Companies need to engage in long-term thinking about their digital strategy.
In an interview earlier this year, Deloitte’s John Hagel lamented that most companies don’t look far enough ahead when thinking about digital strategy. Instead of the one- to three-year time frame that most companies use for digital strategy, Hagel advocates using a 10- to 20-year timeframe — at least at times. In data collected for MIT Sloan Management Review and Deloitte’s 2016 annual report on digital business, we found that only 2% of respondents say their company thinks about digital strategy on such a broad time horizon and only 10% think five years or more in advance.
It may seem crazy to do strategic planning on such a long horizon. Few people can adequately predict what digital trends will dominate in the coming years, let alone the coming decades. After all, who could have predicted the current state of mobile, social, and analytics tools in the mid-1990s, before the dot-com boom even got started? Yet the trends started then have played out according to a generally predictable path. While a smaller number of companies profited directly from those trends than expected, many more have been disrupted because of them.
Conducting a thought exercise can help highlight the benefits of long-term strategic planning about digital trends. Let’s consider the potential strategic impact of self-driving cars and other automated transportation services on business and society. It may be difficult to predict accurately exactly when or how self-driving cars will become mainstream. It’s safe to say, however, that this future will eventually become reality.
Ubiquitous self-driving cars would have a number of impacts on a variety of industries.
- Auto Dealers. Automobile dealers would be significantly impacted by the widespread adoption of self-driving cars. When cars can drive themselves, they don’t need to wait for their owners to pilot them. Passengers can subscribe to an Uber-like service that will be dispatched to pick up passengers on demand. This shift means that individual people won’t necessarily need to own their own self-driving cars personally. If so, it could undermine the current value of the network of automobile dealers who sell these cars to individuals. It may be that an Uber-like company owns the cars in a fleet and dispatches them to customers as needed. Alternatively, companies or individuals could own and maintain a small fleet of cars that plug into the Uber network. Some combination of this structure is also likely, much as Amazon now acts as a clearing house for many small retailers while also selling goods directly. In fact, due to their existing competencies of managing capital requirements and servicing cars, the dealer networks could become key players that operate and maintain the network of self-driving cars. It would, however, likely require a significant shift in strategy and competency from sales to operations.
- Auto Manufacturers. If the auto industry no longer sells primarily to individuals, it also changes the design options available to the industry. It can potentially shift design more toward utility than customer preference. It raises the possibility for designing cars that are not optimized for passenger loads composed of individuals or family units and their cargo. We could see greater development of single passenger vehicles, larger vehicles capable of customized mass transportation, or smaller vehicles designated for cargo.
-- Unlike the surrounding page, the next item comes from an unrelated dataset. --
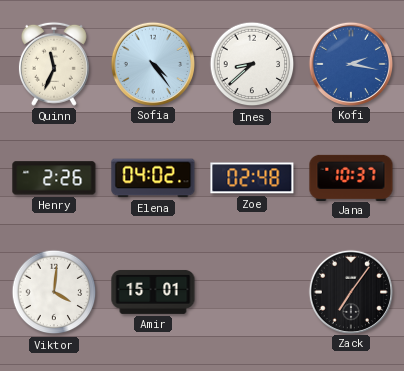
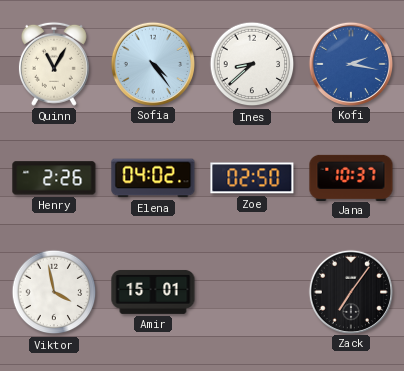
Quinn: 11:34 -> 11:05
Zoe: 02:48 -> 02:50
Viktor: 4:01 -> 3:58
- Government. The shift toward self-driving cars has implication for government services. Self-driving cars can collect data through their sensors and this data can be uploaded to the cloud and sent back to the cars to optimize routing and traffic flows. It could challenge the dependence on public transportation, as larger self-driving busses can develop customized routes to pick up passengers as needed and in response to current weather and traffic conditions. Different types of traffic control systems may be necessary in a world where cars can communicate directly with one another about routes and intentions instead of following posted rules.
- Retail and Restaurants. Retail stores could begin to use self-driving cars as a delivery infrastructure. The restaurant ordering platform Olo has recently gotten $40M in funding to expand their Dispatch platform, which integrates restaurants’ software with Uber’s platforms to enable on-demand delivery drivers. This software can also adjust delivery radius, food preparation schedules, and fees to optimize food quality through the delivery system. In this scenario, self-driving cars become available to all businesses, which has implications for store design and placement. The data generated by this delivery infrastructure can aid in location development and predictive analytics for staffing. The public’s acceptance of self-driving cars may also pave the way for a similar infrastructure of aerial drones for smaller deliveries.
- Real Estate. Self-driving cars will also have implications for real estate valuations. More urban locations may become more valuable in certain situations, because parking no longer becomes a constraint to access. Conversely, more suburban locations may also become more valuable as traffic is reduced and people can use the commuting time for tasks other than driving. These shifts have implications for where companies choose to build office locations.
Will any or all of these trends actually come true? No one knows. But it is certain that digital trends will have unexpected implications on your company’s strategy. This exercise simply represents a small set of general possible implications for a single technology. Self-driving cars may affect your industry differently than the reasons mentioned here. Other technologies — such as 3-D printing, virtual or augmented reality, Internet of Things, and artificial intelligence, just to name some big categories — all have a similar sort of inevitability and may have a greater impact on your business.
If executives don’t think through some of these possible implications, their companies are virtually guaranteed to get caught flat-footed when they do become reality. It also could mean that optimizing for short-term strategies may lead the organization in exactly the opposite direction of these longer-term digital trends. Companies should engage in similar types of thought exercises on at least a yearly basis to remain prepared to confront an increasingly digital competitive landscape.